Specifying an AOI config for a Tilerizer is optional. If no AOI config is passed to the Tilerizer, all the tiles will be kept in a single ‘all’ dataset.
from pathlib import Path
from geodataset.aoi import AOIFromPackageConfig, AOIGeneratorConfig
# Automatically creates AOIs based on the percentage of tiles that should be in each AOI.
# The 'position' value can be None (random) or a unique value between 1 and n_aois, to force the AOIs to specific bands/corners.
aoi_gen_config = AOIGeneratorConfig(
aoi_type='band', # currently supports 'band' and 'corner'
aois={'train': {'percentage': 0.7, 'position': 2},
'valid': {'percentage': 0.15, 'position': 1},
'test': {'percentage': 0.15, 'position': 3}
}
)
# AOIs are provided as polygons in geopackages (.gpkg, .geojson or .shp)
aoi_gpkg_config = AOIFromPackageConfig(
aois={'train': 'QGIS_projects/train_aoi.gpkg',
'valid': 'QGIS_projects/valid_aoi.shp',
'test': 'Data/raw/quebec_trees_dataset_2021-09-02/inference_zone.gpkg'
}
)
# For AOIGeneratorConfig, you can also specify additional parameters to control the generation of the AOIs,
# where the 'actual_name' separates a same AOI 'train' into 2 parts, allowing an other aoi 'valid' in the middle.

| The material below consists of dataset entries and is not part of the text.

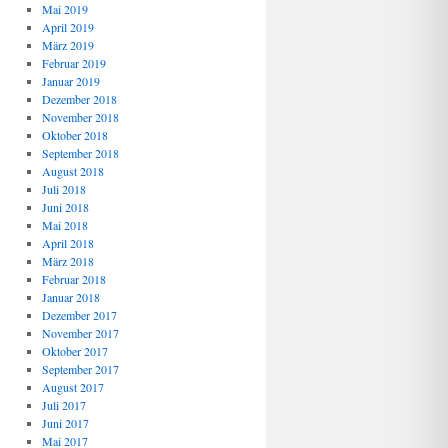
Mai 2019
April 2019
März 2019
Februar 2019
Januar 2019
Dezember 2018
November 2018
Oktober 2018
September 2018
August 2018
Juli 2018
Juni 2018
Mai 2018
April 2018
März 2018
Februar 2018
Januar 2018
Dezember 2017
November 2017
Oktober 2017
September 2017
August 2017
Juli 2017
Juni 2017
Mai 2017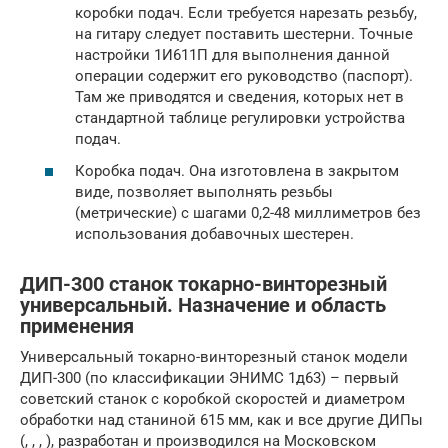
коробки подач. Если требуется нарезать резьбу,
на гитару следует поставить шестерни. Точные
настройки 1И611П для выполнения данной
операции содержит его руководство (паспорт).
Там же приводятся и сведения, которых нет в
стандартной таблице регулировки устройства
подач.
Коробка подач. Она изготовлена в закрытом
виде, позволяет выполнять резьбы
(метрические) с шагами 0,2-48 миллиметров без
использования добавочных шестерен.
ДИП-300 станок токарно-винторезный
универсальный. Назначение и область
применения
Универсальный токарно-винторезный станок модели
ДИП-300 (по классификации ЭНИМС 1д63) – первый
советский станок с коробкой скоростей и диаметром
обработки над станиной 615 мм, как и все другие ДИПы
(, , , ), разработан и производился на Московском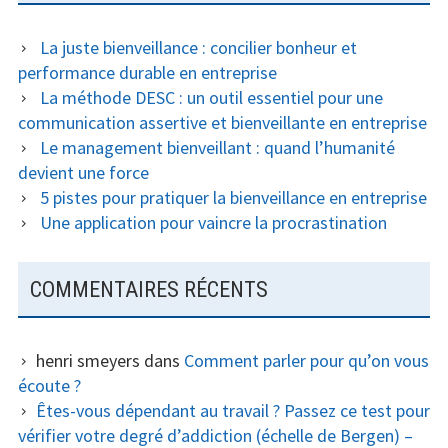
La juste bienveillance : concilier bonheur et
performance durable en entreprise
La méthode DESC : un outil essentiel pour une
communication assertive et bienveillante en entreprise
Le management bienveillant : quand l’humanité
devient une force
5 pistes pour pratiquer la bienveillance en entreprise
Une application pour vaincre la procrastination
COMMENTAIRES RÉCENTS
henri smeyers
dans
Comment parler pour qu’on vous
écoute ?
Êtes-vous dépendant au travail ? Passez ce test pour
vérifier votre degré d’addiction (échelle de Bergen) –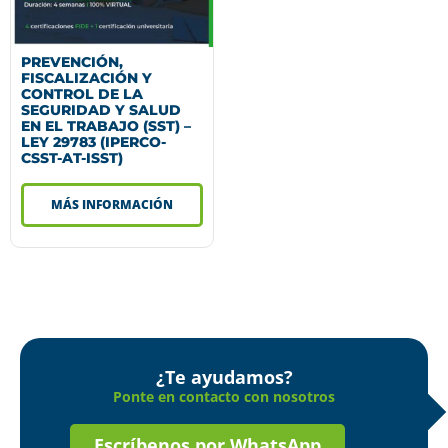
PREVENCIÓN,
FISCALIZACIÓN Y
CONTROL DE LA
SEGURIDAD Y SALUD
EN EL TRABAJO (SST) –
LEY 29783 (IPERCO-
CSST-AT-ISST)
MÁS INFORMACIÓN
¿Te ayudamos?
Ponte en contacto con nosotros
Escríbenos por WhatsApp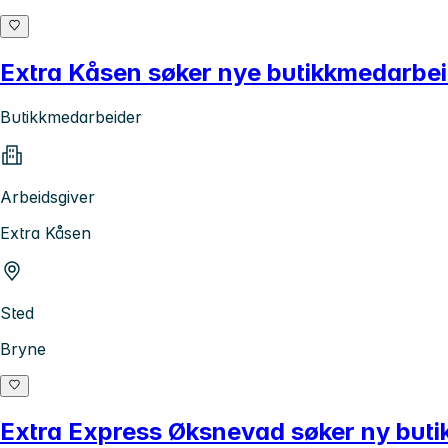
Extra Kåsen søker nye butikkmedarbe
Butikkmedarbeider
Arbeidsgiver
Extra Kåsen
Sted
Bryne
Extra Express Øksnevad søker ny but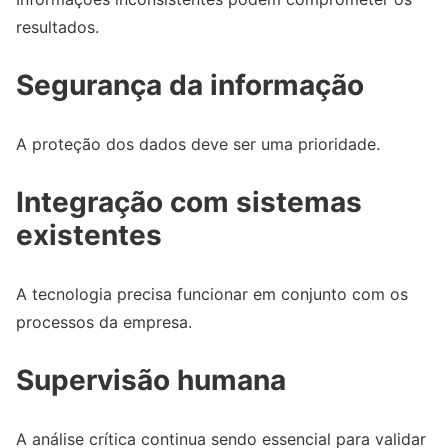
resultados.
Segurança da informação
A proteção dos dados deve ser uma prioridade.
Integração com sistemas
existentes
A tecnologia precisa funcionar em conjunto com os
processos da empresa.
Supervisão humana
A análise crítica continua sendo essencial para validar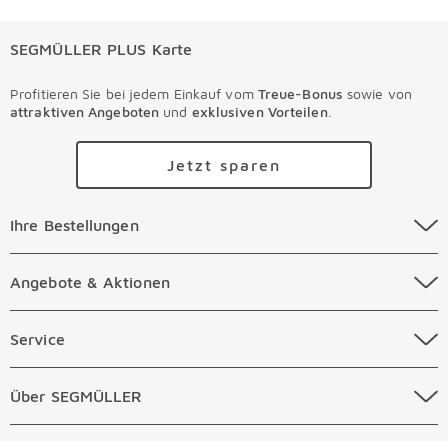
SEGMÜLLER PLUS Karte
Profitieren Sie bei jedem Einkauf vom
Treue-Bonus
sowie von
attraktiven Angeboten
und
exklusiven Vorteilen
.
Jetzt sparen
Ihre Bestellungen Überspringen
Ihre Bestellungen
Online Versandkosten
Angebote & Aktionen Überspringen
Angebote & Aktionen
Online Zahlungsarten
Abverkauf
Service Überspringen
Service
Auftragsauskunft Filialen
Prospekte
Beratungstermin Möbel
Über SEGMÜLLER Überspringen
Über SEGMÜLLER
Kostenlose Online Retoure
Tiefpreis
Beratungstermin Küchen
Standorte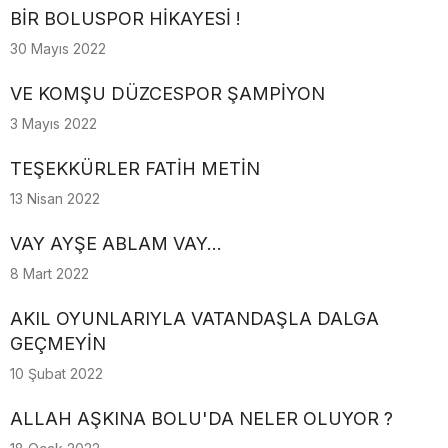
BİR BOLUSPOR HİKAYESİ !
30 Mayıs 2022
VE KOMŞU DÜZCESPOR ŞAMPİYON
3 Mayıs 2022
TEŞEKKÜRLER FATİH METİN
13 Nisan 2022
VAY AYŞE ABLAM VAY...
8 Mart 2022
AKIL OYUNLARIYLA VATANDAŞLA DALGA
GEÇMEYİN
10 Şubat 2022
ALLAH AŞKINA BOLU'DA NELER OLUYOR ?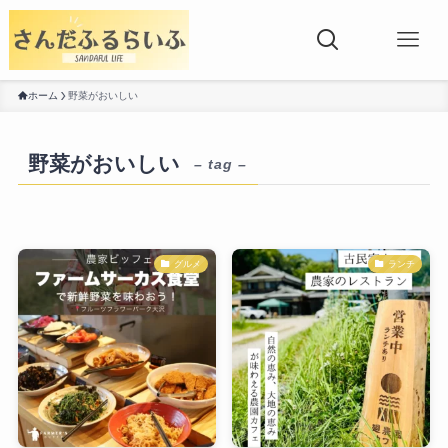
ホーム
野菜がおいしい
野菜がおいしい
– tag –
グルメ
ランチ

# The 'priority_aoi' can be used on a single aoi to force its tiles to be whole and not partially blacked-out because
# they overlap other aois tiles (this is useful for small aois compared to others, like when "percentage" = 0.01).
aoi_gen_config = AOIGeneratorConfig(
aoi_type="band", # currently supports 'band' and 'corner'
aois={"train1": {"percentage": 0.495, "position": 1, "actual_name": "train"},
"valid": {"percentage": 0.01, "position": 2, "priority_aoi": True},
"train2": {"percentage": 0.495, "position": 3, "actual_name": "train"}},
)
Unlabeled Raster
The class RasterTilerizer can tilerize a raster, without labels. The tiles are then stored in the output_path/tiles.
from pathlib import Path
from geodataset.tilerize import RasterTilerizer
tilerizer = RasterTilerizer(
raster_path='/Data/raw/wwf_ecuador/RGB Orthomosaics/Carlos Vera Arteaga RGB.tif',
output_path='/Data/pre_processed/test',
tile_size=1024,
tile_overlap=0.5,
aois_config=aoi_gen_config,
ground_resolution=0.05, # optional, scale_factor must be None if used.
scale_factor=0.5, # optional, ground_resolution must be None if used.
ignore_black_white_alpha_tiles_threshold=0.8 # optional
)
tilerizer.generate_tiles()
The class RasterTilerizerGDF can tilerize a raster, without labels, and return the tiles as boxes in a GeoDataFrame. It does not output anything to the disk.
from pathlib import Path
from geodataset.tilerize import RasterTilerizerGDF
tilerizer = RasterTilerizerGDF(
raster_path='/Data/raw/wwf_ecuador/RGB Orthomosaics/Carlos Vera Arteaga RGB.tif',
tile_size=1024,
tile_overlap=0.5,
aois_config=aoi_gen_config,
ground_resolution=0.05, # optional, scale_factor must be None if used.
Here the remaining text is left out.